Algérie

Festival du cinéma arabe: «Le sel de cette mer» pour sauver la mise



Que laisse présager la première journée du Festival du cinéma arabe à Oran ? Même s'il est trop tôt de formuler des pronostics, déjà quelques interrogations commencent à circuler. La tonitruante absence des élites locales, pourtant très portées sur les rassemblements et les regroupements. Dans l'après-midi de vendredi, le personnel politique oranais a été l'absent le plus en vue lors de la projection des deux premiers films au programme. Personne ne doute de la culture cinématographique de nos élus et responsables locaux, certes, mais le Festival, sous le patronage du président de la République, est censé représenter une vitrine de toute la ville.

 Deux élus uniquement, de générations différentes, ont été curieux de voir un film algérien au titre s'apparentant à une invitation au voyage. De simples manifestations, initiées de plus en plus par des institutions privées à Oran, drainent d'anciens professeurs, certains sénateurs, quelques avocats... et des chefs d'entreprises. A part quelques hommes de théâtre, aucune figure intellectuelle ou universitaire n'a sacrifié son vendredi après-midi pour voir et se faire voir dans ce festival. Excepté Yasmina Khadra. Il a assisté à la projection de «Voyage à Alger» d'Abdelkrim Mebtoul mais on ne peut pas prétendre qu'il a focalisé sur lui les objectifs des caméras des chaînes arabes présents sur les lieux. Aucune notabilité, aucun homme de loi, aucun haut responsable de l'administration ne s'est départi de son statut pour retrouver et participer à un espace de convivialité.
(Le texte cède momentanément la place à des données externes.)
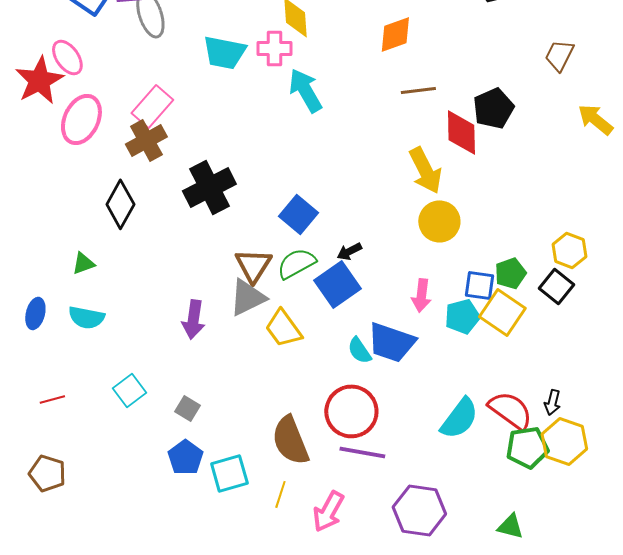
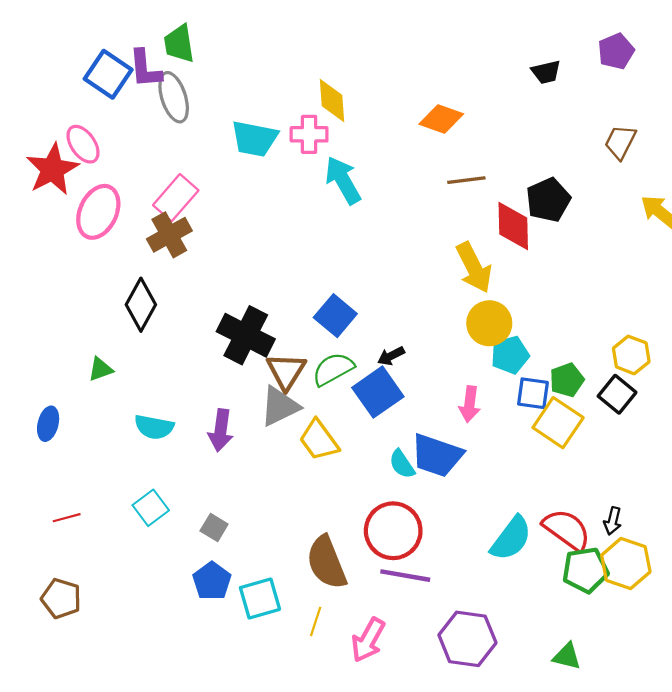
orange diamond: (395, 34) -> (441, 119), turned 39
black cross: (209, 187) -> (246, 335), moved, turned -36
cyan pentagon: (462, 316) -> (510, 355), moved
cyan semicircle: (86, 317) -> (154, 427), moved

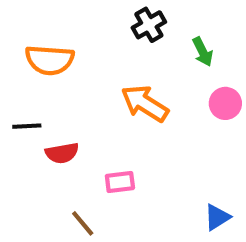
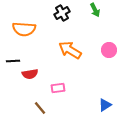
black cross: (149, 25) -> (62, 13), moved
green arrow: (203, 52) -> (95, 10), moved

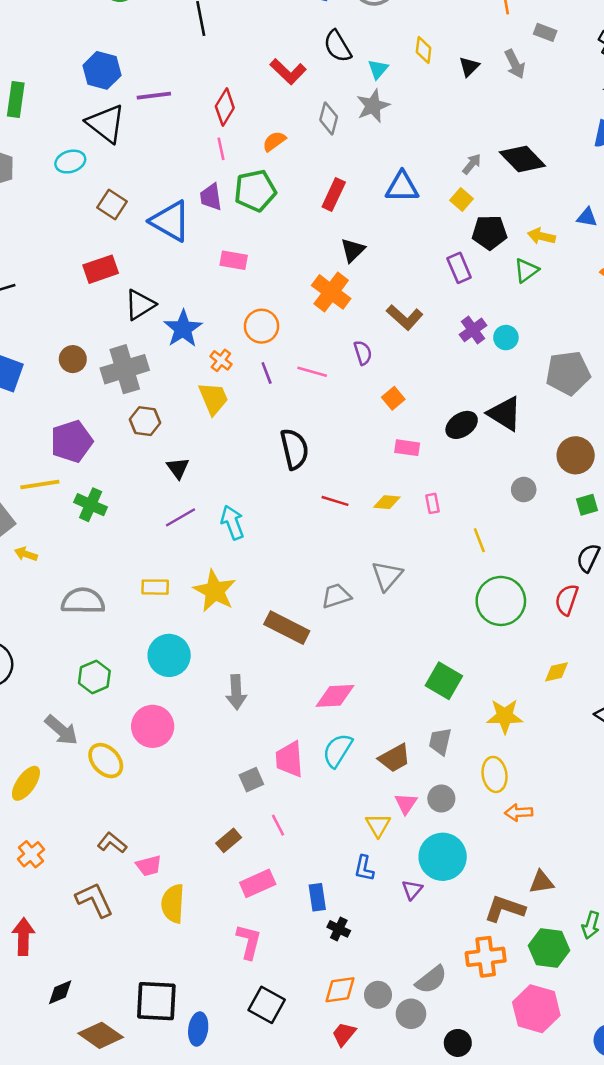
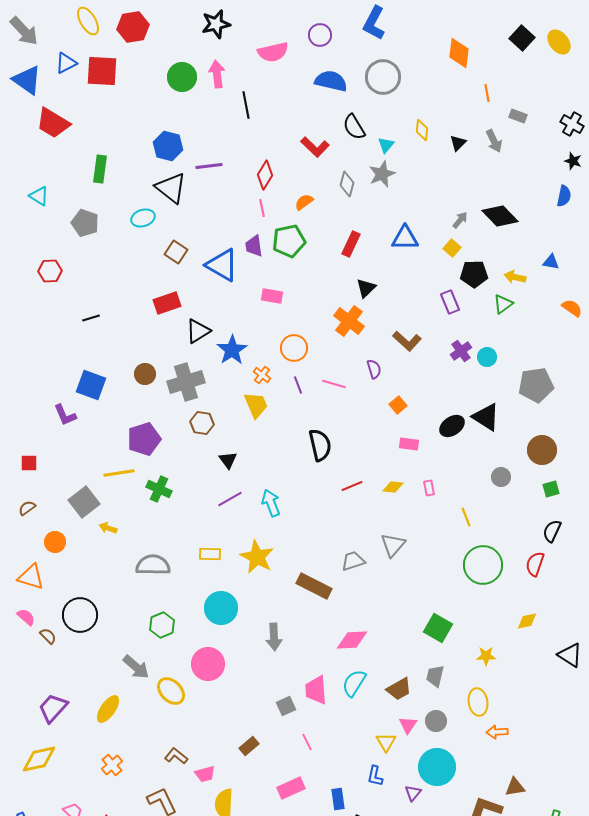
red line: (335, 501) -> (352, 486), turned -40
yellow star: (505, 716) -> (486, 656), size x0.7
brown rectangle: (229, 840) -> (249, 746), moved

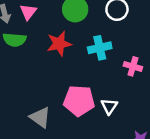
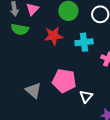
white triangle: (109, 106) -> (86, 96), moved

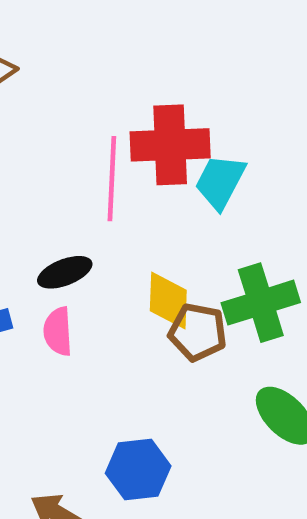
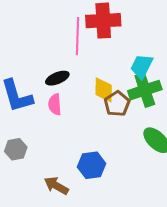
cyan trapezoid: (220, 182) -> (142, 66), moved
brown pentagon: (198, 332) -> (117, 104), turned 30

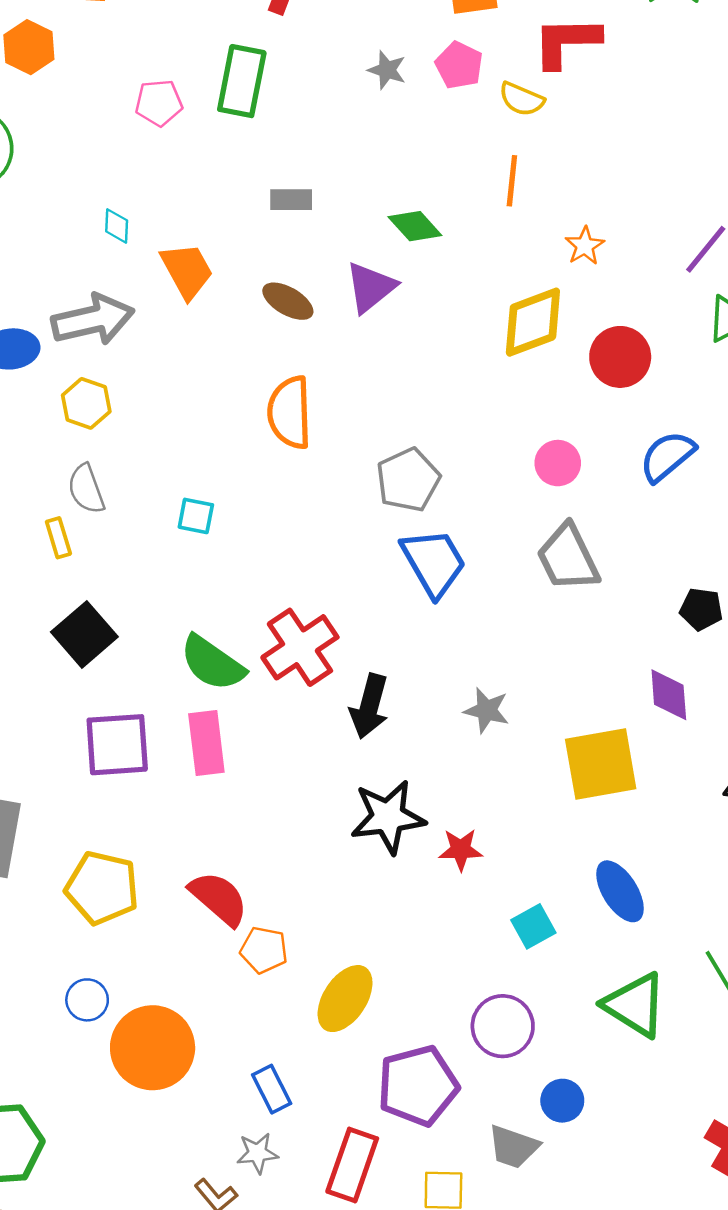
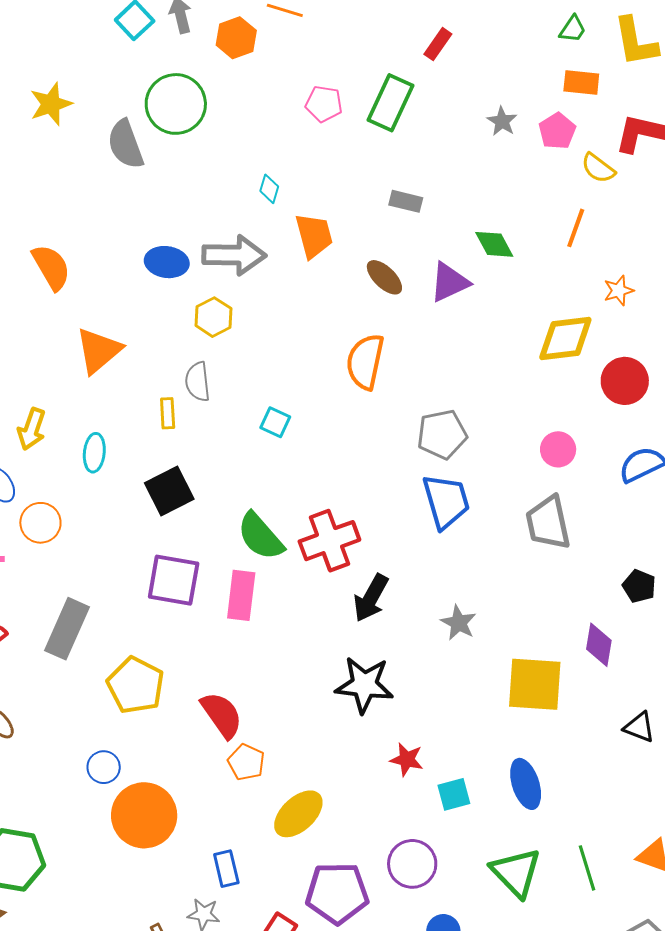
red star: (461, 850) -> (407, 759), moved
 S'agit-il d'une simple indisponibilité ou d'un boycott qui ne dit pas son nom ? Ou d'une volonté de priver ce festival de toute notoriété ? C'est vrai que ce qu'on a déjà désigné par élites locales ne figure pas sur le carnet d'adresses du commissaire du festival. Lors des deux précédentes éditions de cette manifestation se trouvant dans un véritable tournant, Hamraoui Chawki n'a pas cherché à établir des ponts avec les élites oranaises. Il n'a jamais fourni l'effort de casser l'image d'extériorité de cette manifestation par rapport à la cité qui l'abrite.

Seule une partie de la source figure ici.